Although stress and certain foods may aggravate an ulcer, most ulcers are caused by an H. pylori infection or the use of common nonsteroidal anti-inflammatory drugs (NSAIDs) such as ibuprofen.
However, whereas most experts agree that H. pylori infection is a primary cause of peptic ulcers in adults, not everyone thinks that the bacteria are a major culprit in childhood ulcers. Some doctors make the distinction between duodenal ulcers, which are commonly associated with H. pylori infection, and gastric ulcers, which may stem from other causes.
It's recognized that certain medical conditions can contribute to the development of ulcers. For instance, children with severe burns can develop ulcers secondary to the stress of their injuries. This is also true for infants who become septic, or very ill with a bacterial infection. In otherwise healthy kids, peptic ulcers are very unusual.
Some doctors believe that more kids get drug-related gastric ulcers than other types of peptic ulcers. Even moderate use of NSAIDs can cause gastrointestinal problems and bleeding in some children. Acetaminophen does not cause stomach ulcers and is a good alternative to NSAIDs for most childhood conditions.
Although peptic ulcers are rare in kids, if your child has any of the following signs and symptoms, call your doctor:
These signs and symptoms are common in many childhood illnesses and don't necessarily indicate an ulcer, but they should be reported to your doctor. Based on your child's medical history and symptoms, the doctor may refer your child to a pediatric gastroenterologist (a doctor who specializes in disorders of the stomach, intestines, and associated organs) for further evaluation.

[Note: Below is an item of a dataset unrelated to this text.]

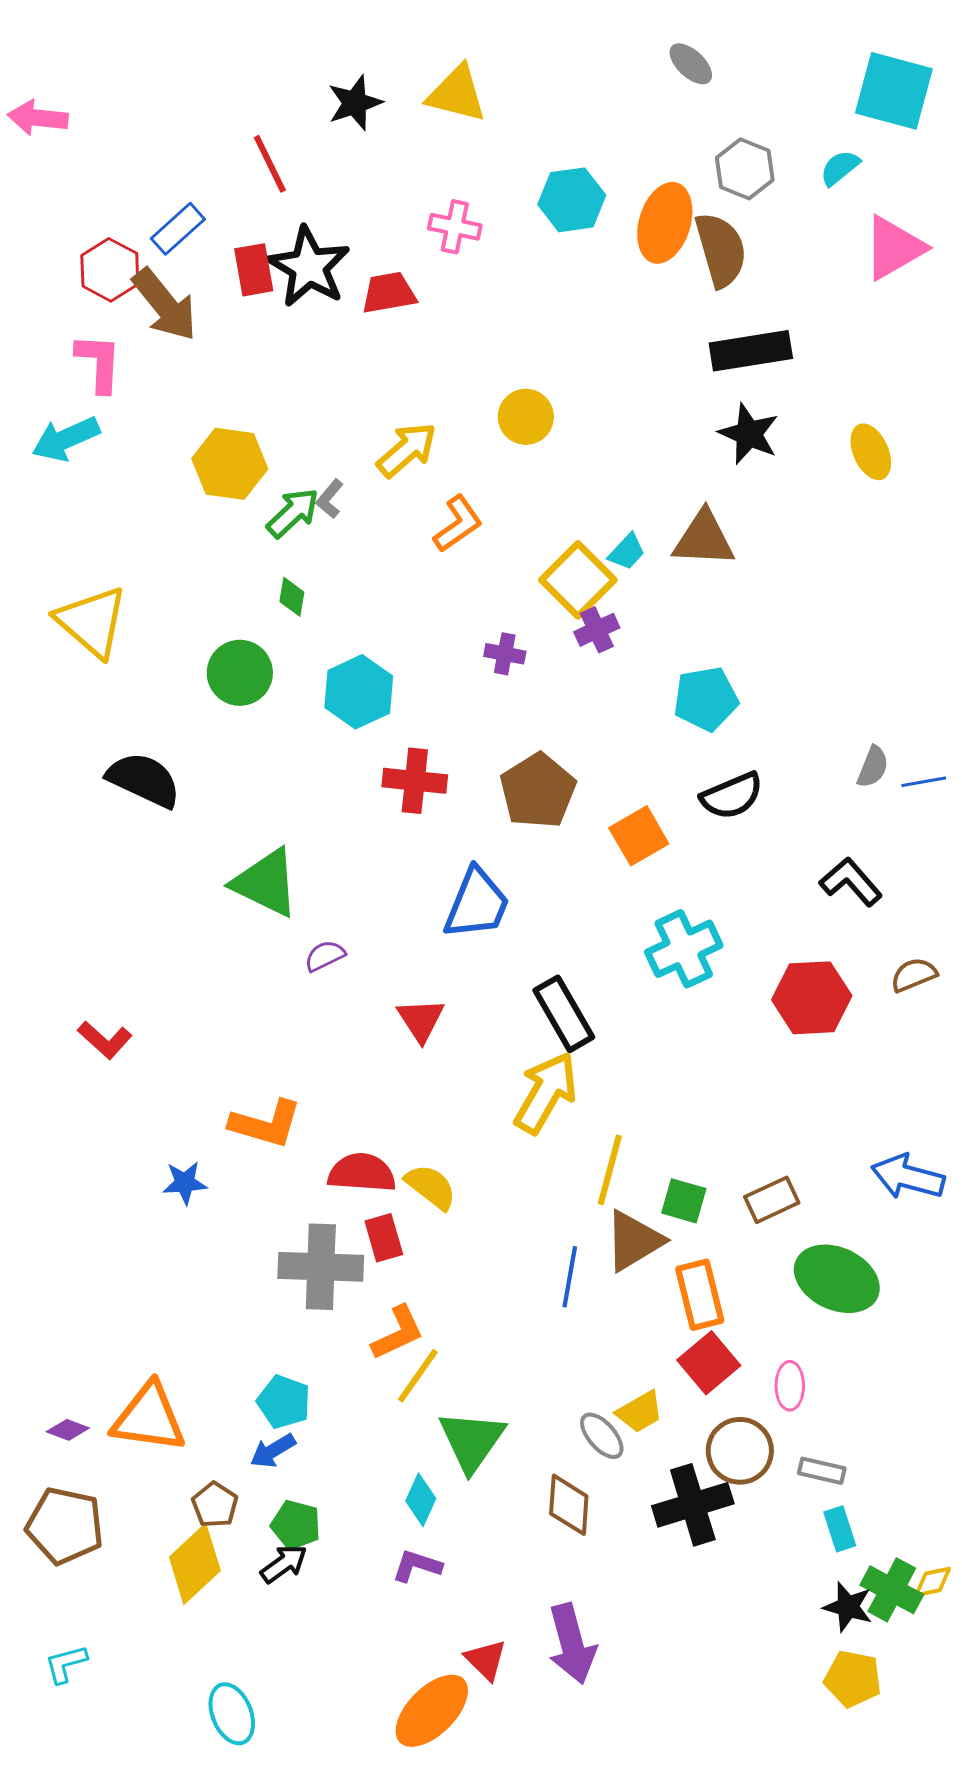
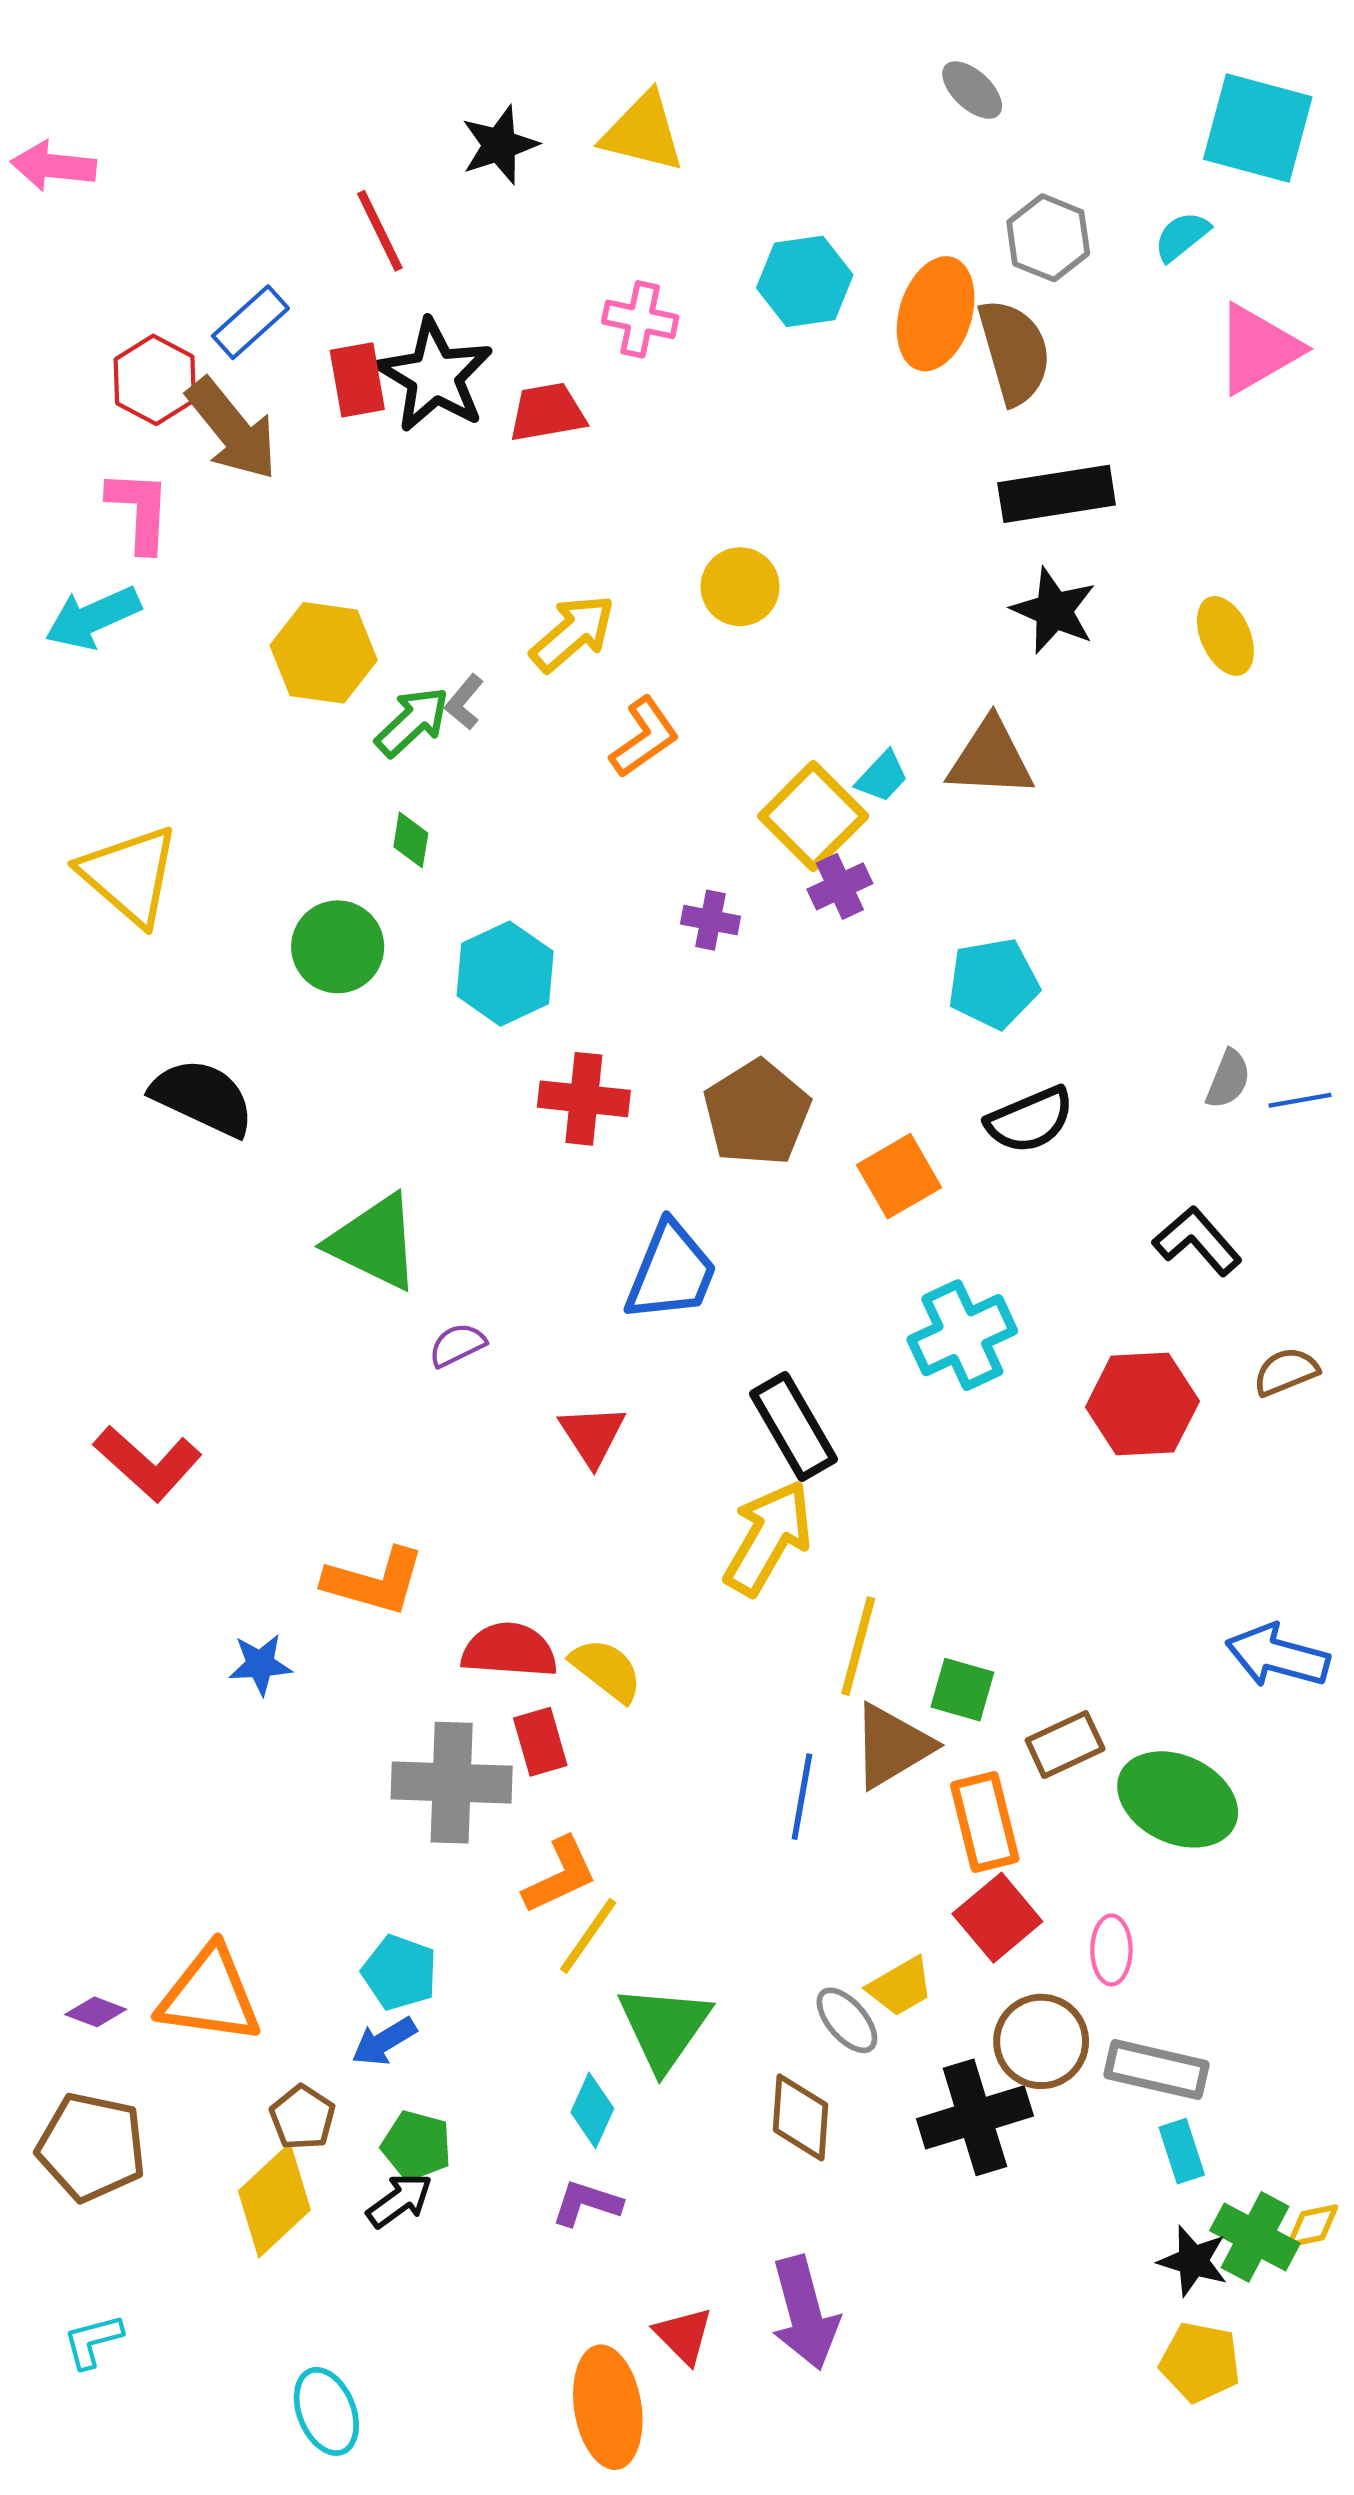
red L-shape: (105, 1040) -> (148, 1463), size x1.4
brown rectangle: (772, 1200) -> (1065, 1745), moved
gray rectangle: (822, 1471) -> (1156, 2070), size x1.5
orange ellipse: (432, 1711) -> (608, 2407), turned -54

The doctor may do an upper gastrointestinal (GI) series to get a close look at your child's gastrointestinal tract. An upper GI series is a set of X-rays of the esophagus, stomach, and duodenum.
The doctor may also order an upper endoscopy, especially if an ulcer is suspected. This procedure, performed under sedation, involves inserting an endoscope — a small, flexible tube with a tiny camera on the end — down the throat and into the stomach and duodenum. It lets the doctor see the lining of the esophagus, stomach, and duodenum to check for possible ulcers, inflammation, or food allergies. It also can be used to perform tissue tests to check for H. pylori.
The endoscopy is sometimes used with a test called a pH probe in which a small wire is inserted into the lower part of the esophagus to measure the amount of acid going into that area.
If there's any evidence of inflammation, the doctor will test for H. pylori. This test is important because treatment for an ulcer caused by H. pylori is different from the treatment for an ulcer caused by NSAIDs.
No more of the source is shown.